Task details :: The data shown below should all be retyped exactly.

Given information ::
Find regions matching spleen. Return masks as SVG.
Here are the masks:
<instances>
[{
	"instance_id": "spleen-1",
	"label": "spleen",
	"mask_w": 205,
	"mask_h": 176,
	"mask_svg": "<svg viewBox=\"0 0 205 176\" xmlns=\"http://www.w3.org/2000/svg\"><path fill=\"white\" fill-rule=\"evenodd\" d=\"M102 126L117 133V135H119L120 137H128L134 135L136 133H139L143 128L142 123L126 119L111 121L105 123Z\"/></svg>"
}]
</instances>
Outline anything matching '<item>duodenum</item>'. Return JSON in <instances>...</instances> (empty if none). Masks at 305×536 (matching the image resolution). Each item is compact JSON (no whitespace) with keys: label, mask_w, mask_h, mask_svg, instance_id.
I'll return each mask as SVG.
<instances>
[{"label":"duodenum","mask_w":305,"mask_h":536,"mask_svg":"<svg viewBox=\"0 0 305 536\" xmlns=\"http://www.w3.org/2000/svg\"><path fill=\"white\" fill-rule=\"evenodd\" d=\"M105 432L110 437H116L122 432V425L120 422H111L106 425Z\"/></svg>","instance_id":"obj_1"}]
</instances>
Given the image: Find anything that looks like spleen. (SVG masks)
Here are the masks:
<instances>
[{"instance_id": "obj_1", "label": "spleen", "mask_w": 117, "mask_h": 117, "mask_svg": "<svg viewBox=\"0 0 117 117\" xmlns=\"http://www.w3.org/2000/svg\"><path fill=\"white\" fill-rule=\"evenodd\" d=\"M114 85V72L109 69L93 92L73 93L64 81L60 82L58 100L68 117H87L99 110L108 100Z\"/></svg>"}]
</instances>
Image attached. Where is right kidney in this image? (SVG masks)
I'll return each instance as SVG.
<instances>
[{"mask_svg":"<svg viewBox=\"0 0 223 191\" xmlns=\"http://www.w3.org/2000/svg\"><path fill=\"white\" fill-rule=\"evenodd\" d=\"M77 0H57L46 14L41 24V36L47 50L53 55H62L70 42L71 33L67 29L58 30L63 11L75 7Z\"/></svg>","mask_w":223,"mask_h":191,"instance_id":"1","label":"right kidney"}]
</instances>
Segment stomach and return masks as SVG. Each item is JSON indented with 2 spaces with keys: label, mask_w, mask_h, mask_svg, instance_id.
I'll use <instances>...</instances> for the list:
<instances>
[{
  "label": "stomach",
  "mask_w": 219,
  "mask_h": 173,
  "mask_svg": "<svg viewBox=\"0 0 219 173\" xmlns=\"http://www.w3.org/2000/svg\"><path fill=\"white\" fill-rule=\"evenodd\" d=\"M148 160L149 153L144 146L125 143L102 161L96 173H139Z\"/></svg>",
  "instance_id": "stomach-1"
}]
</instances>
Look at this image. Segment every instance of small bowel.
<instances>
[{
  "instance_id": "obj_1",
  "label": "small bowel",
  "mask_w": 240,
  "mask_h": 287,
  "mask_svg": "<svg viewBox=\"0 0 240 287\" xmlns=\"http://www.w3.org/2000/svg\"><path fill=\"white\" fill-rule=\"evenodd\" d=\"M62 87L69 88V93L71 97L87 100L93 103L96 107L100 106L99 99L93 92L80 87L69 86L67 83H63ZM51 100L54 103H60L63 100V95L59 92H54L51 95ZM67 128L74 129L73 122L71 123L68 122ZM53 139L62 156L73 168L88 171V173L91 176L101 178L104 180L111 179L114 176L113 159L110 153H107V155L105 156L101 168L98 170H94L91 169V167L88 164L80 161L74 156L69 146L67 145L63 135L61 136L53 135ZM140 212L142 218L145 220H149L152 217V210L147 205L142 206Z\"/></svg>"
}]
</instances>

Result of this exercise ::
Find regions matching spleen. Return masks as SVG.
Here are the masks:
<instances>
[{
	"instance_id": "spleen-1",
	"label": "spleen",
	"mask_w": 205,
	"mask_h": 176,
	"mask_svg": "<svg viewBox=\"0 0 205 176\" xmlns=\"http://www.w3.org/2000/svg\"><path fill=\"white\" fill-rule=\"evenodd\" d=\"M102 126L117 133V135H119L120 137H128L134 135L136 133H139L143 128L142 123L126 119L111 121L105 123Z\"/></svg>"
}]
</instances>
Outline anything matching '<item>duodenum</item>'. Return JSON in <instances>...</instances> (empty if none). Masks at 305×536 (matching the image resolution). Each item is compact JSON (no whitespace) with keys: label, mask_w, mask_h, mask_svg, instance_id.
I'll return each mask as SVG.
<instances>
[{"label":"duodenum","mask_w":305,"mask_h":536,"mask_svg":"<svg viewBox=\"0 0 305 536\" xmlns=\"http://www.w3.org/2000/svg\"><path fill=\"white\" fill-rule=\"evenodd\" d=\"M105 432L110 437H116L122 432V425L120 422H111L106 425Z\"/></svg>","instance_id":"obj_1"}]
</instances>
Given the image: Find anything that looks like spleen. (SVG masks)
Here are the masks:
<instances>
[{"instance_id": "obj_1", "label": "spleen", "mask_w": 117, "mask_h": 117, "mask_svg": "<svg viewBox=\"0 0 117 117\" xmlns=\"http://www.w3.org/2000/svg\"><path fill=\"white\" fill-rule=\"evenodd\" d=\"M114 85V72L109 69L93 92L73 93L64 81L60 82L58 100L68 117H87L99 110L108 100Z\"/></svg>"}]
</instances>
Image attached. Where is right kidney in this image? (SVG masks)
I'll return each instance as SVG.
<instances>
[{"mask_svg":"<svg viewBox=\"0 0 223 191\" xmlns=\"http://www.w3.org/2000/svg\"><path fill=\"white\" fill-rule=\"evenodd\" d=\"M77 0H57L46 14L41 24V36L47 50L53 55H62L70 42L71 33L67 29L58 30L63 11L75 7Z\"/></svg>","mask_w":223,"mask_h":191,"instance_id":"1","label":"right kidney"}]
</instances>
Segment stomach and return masks as SVG. Each item is JSON indented with 2 spaces with keys: label, mask_w, mask_h, mask_svg, instance_id.
I'll use <instances>...</instances> for the list:
<instances>
[{
  "label": "stomach",
  "mask_w": 219,
  "mask_h": 173,
  "mask_svg": "<svg viewBox=\"0 0 219 173\" xmlns=\"http://www.w3.org/2000/svg\"><path fill=\"white\" fill-rule=\"evenodd\" d=\"M148 160L149 153L144 146L125 143L102 161L96 173H139Z\"/></svg>",
  "instance_id": "stomach-1"
}]
</instances>
Look at this image. Segment every instance of small bowel.
<instances>
[{
  "instance_id": "obj_1",
  "label": "small bowel",
  "mask_w": 240,
  "mask_h": 287,
  "mask_svg": "<svg viewBox=\"0 0 240 287\" xmlns=\"http://www.w3.org/2000/svg\"><path fill=\"white\" fill-rule=\"evenodd\" d=\"M62 87L69 88V93L71 97L87 100L93 103L96 107L100 106L99 99L93 92L80 87L69 86L67 83H63ZM51 100L54 103H60L63 100V95L59 92H54L51 95ZM67 128L74 129L73 122L71 123L68 122ZM53 139L62 156L73 168L88 171V173L91 176L101 178L104 180L111 179L114 176L113 159L110 153H107V155L105 156L101 168L98 170H94L91 169V167L88 164L80 161L74 156L69 146L67 145L63 135L61 136L53 135ZM140 212L142 218L145 220H149L152 217V210L147 205L142 206Z\"/></svg>"
}]
</instances>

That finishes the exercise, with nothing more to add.